** SOURCE RECORDS follows **
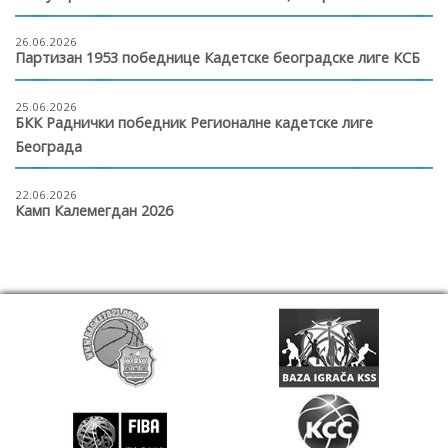
26.06.2026
Партизан 1953 победнице Кадетске београдске лиге КСБ
25.06.2026
БКК Раднички победник Регионалне кадетске лиге
Београда
22.06.2026
Камп Калемегдан 2026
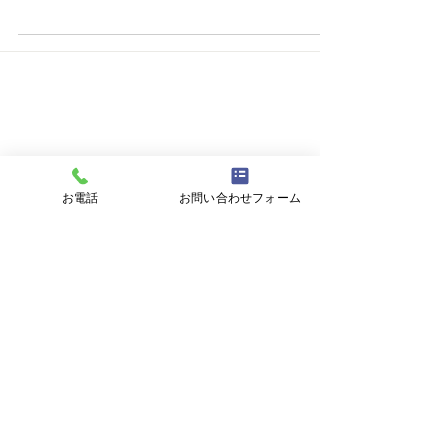
お電話
お問い合わせフォーム
​岐阜県多治見市の会計・税理士事務所
​税理士法人 森本会計
〒507-0023
岐阜県多治見市小田町3丁目80
TEL.
0572-22-5201
FAX.
0572-24-3082
© 2023 税理士法人 森本会計. All Rights Reserved.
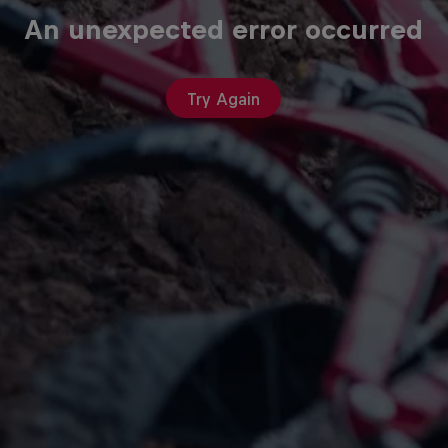
An unexpected error occurred
Try Again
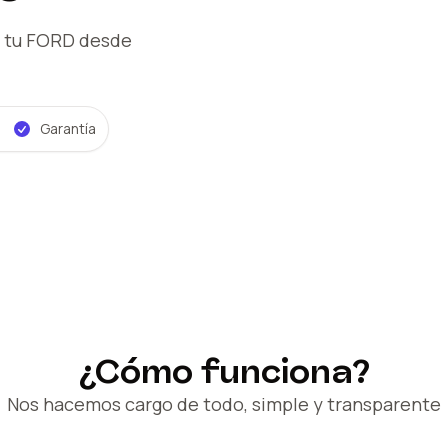
 tu FORD
desde
Garantía
¿Cómo funciona?
Nos hacemos cargo de todo, simple y transparente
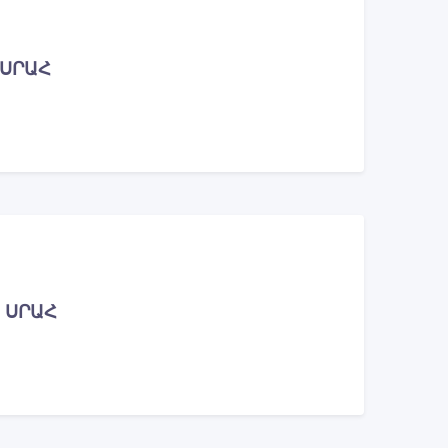
 ՍՐԱՀ
 ՍՐԱՀ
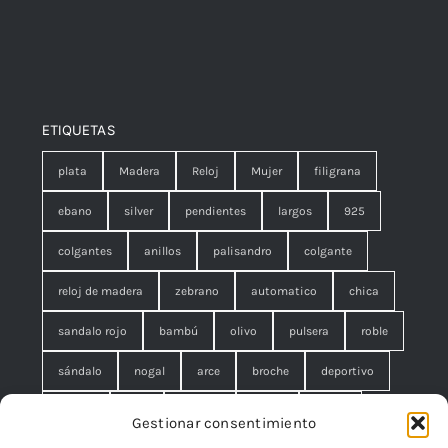
ETIQUETAS
plata
Madera
Reloj
Mujer
filigrana
ebano
silver
pendientes
largos
925
colgantes
anillos
palisandro
colgante
reloj de madera
zebrano
automatico
chica
sandalo rojo
bambú
olivo
pulsera
roble
sándalo
nogal
arce
broche
deportivo
unisex
rojo
concha
malla
anillo
Gestionar consentimiento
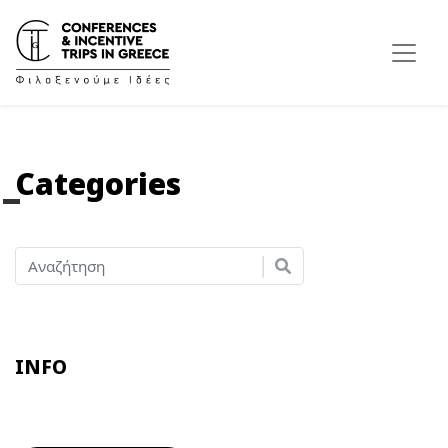
Categories
INFO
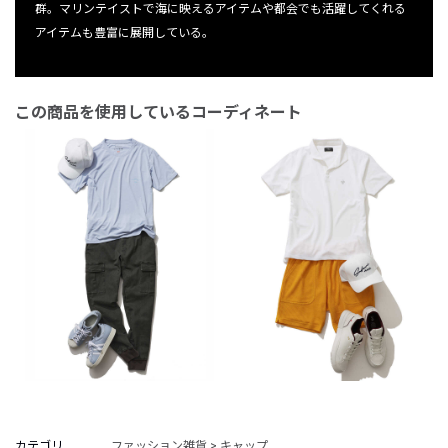
群。マリンテイストで海に映えるアイテムや都会でも活躍してくれる
アイテムも豊富に展開している。
この商品を使用しているコーディネート
カテゴリ
ファッション雑貨 > キャップ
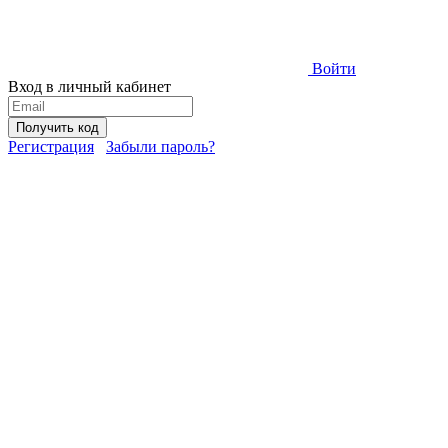
Войти
Вход в личный кабинет
Получить код
Регистрация
Забыли пароль?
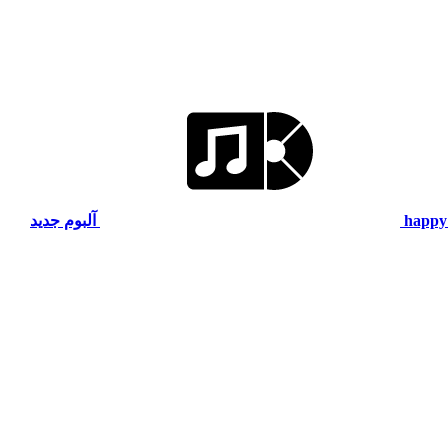
happy
آلبوم جدید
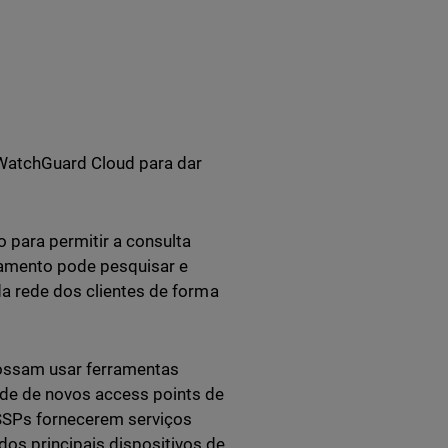
WatchGuard Cloud para dar
 para permitir a consulta
ramento pode pesquisar e
da rede dos clientes de forma
ossam usar ferramentas
ade de novos access points de
SSPs fornecerem serviços
os principais dispositivos de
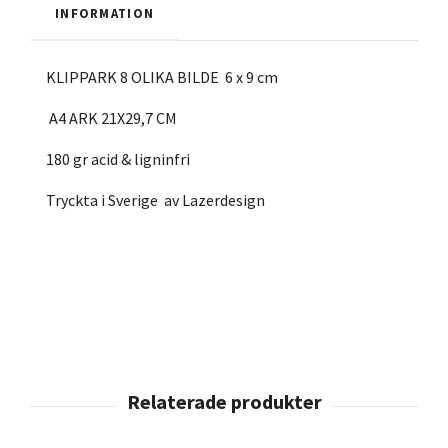
INFORMATION
KLIPPARK 8 OLIKA BILDE 6 x 9 cm
A4 ARK 21X29,7 CM
180 gr acid & ligninfri
Tryckta i Sverige av Lazerdesign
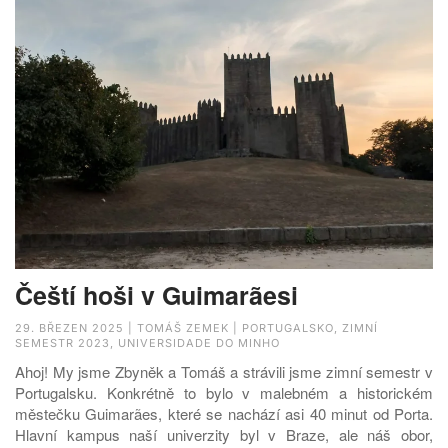
Čeští hoši v Guimarãesi
29. BŘEZEN 2025 | TOMÁŠ ZEMEK | PORTUGALSKO, ZIMNÍ
SEMESTR 2023, UNIVERSIDADE DO MINHO
Ahoj! My jsme Zbyněk a Tomáš a strávili jsme zimní semestr v
Portugalsku. Konkrétně to bylo v malebném a historickém
městečku Guimarães, které se nachází asi 40 minut od Porta.
Hlavní kampus naší univerzity byl v Braze, ale náš obor,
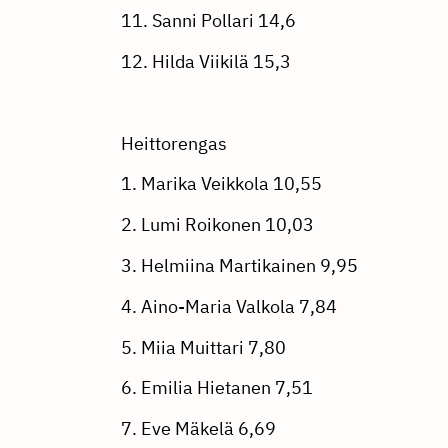
11. Sanni Pollari 14,6
12. Hilda Viikilä 15,3
Heittorengas
1. Marika Veikkola 10,55
2. Lumi Roikonen 10,03
3. Helmiina Martikainen 9,95
4. Aino-Maria Valkola 7,84
5. Miia Muittari 7,80
6. Emilia Hietanen 7,51
7. Eve Mäkelä 6,69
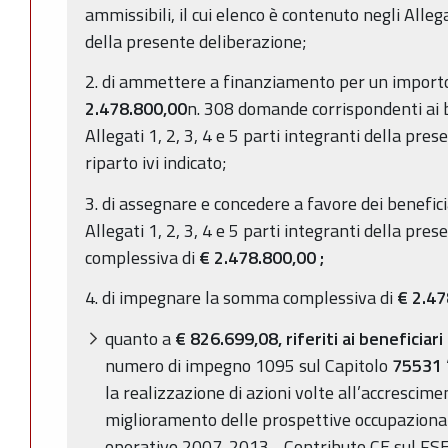
ammissibili, il cui elenco è contenuto negli Allega
della presente deliberazione;
2. di ammettere a finanziamento per un import
2.478.800,00
n. 308 domande corrispondenti ai b
Allegati 1, 2, 3, 4 e 5 parti integranti della pre
riparto ivi indicato;
3. di assegnare e concedere a favore dei beneficia
Allegati 1, 2, 3, 4 e 5 parti integranti della pr
complessiva di
€
2.478.800,00
;
4. di impegnare la somma complessiva di
€
2.47
quanto a
€ 826.699,08, riferiti ai beneficiari d
numero di impegno 1095 sul Capitolo
75531
la realizzazione di azioni volte all’accrescime
miglioramento delle prospettive occupazional
operativo 2007-2013 - Contributo CE sul FSE 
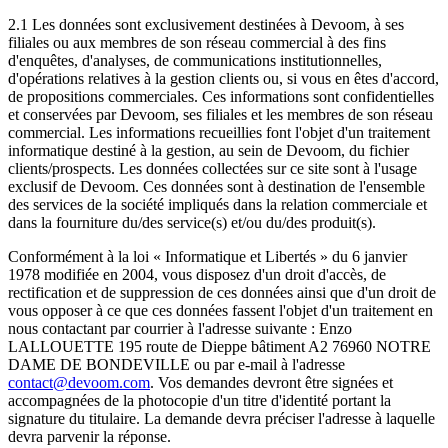
2.1 Les données sont exclusivement destinées à Devoom, à ses
filiales ou aux membres de son réseau commercial à des fins
d'enquêtes, d'analyses, de communications institutionnelles,
d'opérations relatives à la gestion clients ou, si vous en êtes d'accord,
de propositions commerciales. Ces informations sont confidentielles
et conservées par Devoom, ses filiales et les membres de son réseau
commercial. Les informations recueillies font l'objet d'un traitement
informatique destiné à la gestion, au sein de Devoom, du fichier
clients/prospects. Les données collectées sur ce site sont à l'usage
exclusif de Devoom. Ces données sont à destination de l'ensemble
des services de la société impliqués dans la relation commerciale et
dans la fourniture du/des service(s) et/ou du/des produit(s).
Conformément à la loi « Informatique et Libertés » du 6 janvier
1978 modifiée en 2004, vous disposez d'un droit d'accès, de
rectification et de suppression de ces données ainsi que d'un droit de
vous opposer à ce que ces données fassent l'objet d'un traitement en
nous contactant par courrier à l'adresse suivante : Enzo
LALLOUETTE 195 route de Dieppe bâtiment A2 76960 NOTRE
DAME DE BONDEVILLE ou par e-mail à l'adresse
contact@devoom.com
. Vos demandes devront être signées et
accompagnées de la photocopie d'un titre d'identité portant la
signature du titulaire. La demande devra préciser l'adresse à laquelle
devra parvenir la réponse.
** End of SOURCE RECORDS **
HOW TO COMPLETE THIS TASK -
All entries above must be repeated exactly; pictures are to be left out.

SOLUTION TO THE EXERCISE -
26.06.2026
Партизан 1953 победнице Кадетске београдске лиге КСБ
25.06.2026
БКК Раднички победник Регионалне кадетске лиге
Београда
22.06.2026
Камп Калемегдан 2026
お電話
お問い合わせフォーム
​岐阜県多治見市の会計・税理士事務所
​税理士法人 森本会計
〒507-0023
岐阜県多治見市小田町3丁目80
TEL.
0572-22-5201
FAX.
0572-24-3082
© 2023 税理士法人 森本会計. All Rights Reserved.
An unexpected error occurred
Try Again
 tu FORD
desde
Garantía
¿Cómo funciona?
Nos hacemos cargo de todo, simple y transparente
 ՍՐԱՀ
 ՍՐԱՀ
ETIQUETAS
plata
Madera
Reloj
Mujer
filigrana
ebano
silver
pendientes
largos
925
colgantes
anillos
palisandro
colgante
reloj de madera
zebrano
automatico
chica
sandalo rojo
bambú
olivo
pulsera
roble
sándalo
nogal
arce
broche
deportivo
unisex
rojo
concha
malla
anillo
Gestionar consentimiento
Categories
INFO
群。マリンテイストで海に映えるアイテムや都会でも活躍してくれる
アイテムも豊富に展開している。
この商品を使用しているコーディネート
カテゴリ
ファッション雑貨 > キャップ
Войти
Вход в личный кабинет
Получить код
Регистрация
Забыли пароль?
happy
آلبوم جدید
WatchGuard Cloud para dar
 para permitir a consulta
ramento pode pesquisar e
da rede dos clientes de forma
ossam usar ferramentas
ade de novos access points de
SSPs fornecerem serviços
os principais dispositivos de
INFORMATION
KLIPPARK 8 OLIKA BILDE 6 x 9 cm
A4 ARK 21X29,7 CM
180 gr acid & ligninfri
Tryckta i Sverige av Lazerdesign
Čeští hoši v Guimarãesi
29. BŘEZEN 2025 | TOMÁŠ ZEMEK | PORTUGALSKO, ZIMNÍ
SEMESTR 2023, UNIVERSIDADE DO MINHO
Ahoj! My jsme Zbyněk a Tomáš a strávili jsme zimní semestr v
Portugalsku. Konkrétně to bylo v malebném a historickém
městečku Guimarães, které se nachází asi 40 minut od Porta.
Hlavní kampus naší univerzity byl v Braze, ale náš obor,
11. Sanni Pollari 14,6
12. Hilda Viikilä 15,3
Heittorengas
1. Marika Veikkola 10,55
2. Lumi Roikonen 10,03
3. Helmiina Martikainen 9,95
4. Aino-Maria Valkola 7,84
5. Miia Muittari 7,80
6. Emilia Hietanen 7,51
7. Eve Mäkelä 6,69
ammissibili, il cui elenco è contenuto negli Allega
della presente deliberazione;
2. di ammettere a finanziamento per un import
2.478.800,00
n. 308 domande corrispondenti ai b
Allegati 1, 2, 3, 4 e 5 parti integranti della pre
riparto ivi indicato;
3. di assegnare e concedere a favore dei beneficia
Allegati 1, 2, 3, 4 e 5 parti integranti della pr
complessiva di
€
2.478.800,00
;
4. di impegnare la somma complessiva di
€
2.47
quanto a
€ 826.699,08, riferiti ai beneficiari d
numero di impegno 1095 sul Capitolo
75531
la realizzazione di azioni volte all’accrescime
miglioramento delle prospettive occupazional
operativo 2007-2013 - Contributo CE sul FSE 
2.1 Les données sont exclusivement destinées à Devoom, à ses
filiales ou aux membres de son réseau commercial à des fins
d'enquêtes, d'analyses, de communications institutionnelles,
d'opérations relatives à la gestion clients ou, si vous en êtes d'accord,
de propositions commerciales. Ces informations sont confidentielles
et conservées par Devoom, ses filiales et les membres de son réseau
commercial. Les informations recueillies font l'objet d'un traitement
informatique destiné à la gestion, au sein de Devoom, du fichier
clients/prospects. Les données collectées sur ce site sont à l'usage
exclusif de Devoom. Ces données sont à destination de l'ensemble
des services de la société impliqués dans la relation commerciale et
dans la fourniture du/des service(s) et/ou du/des produit(s).
Conformément à la loi « Informatique et Libertés » du 6 janvier
1978 modifiée en 2004, vous disposez d'un droit d'accès, de
rectification et de suppression de ces données ainsi que d'un droit de
vous opposer à ce que ces données fassent l'objet d'un traitement en
nous contactant par courrier à l'adresse suivante : Enzo
LALLOUETTE 195 route de Dieppe bâtiment A2 76960 NOTRE
DAME DE BONDEVILLE ou par e-mail à l'adresse
contact@devoom.com
. Vos demandes devront être signées et
accompagnées de la photocopie d'un titre d'identité portant la
signature du titulaire. La demande devra préciser l'adresse à laquelle
devra parvenir la réponse.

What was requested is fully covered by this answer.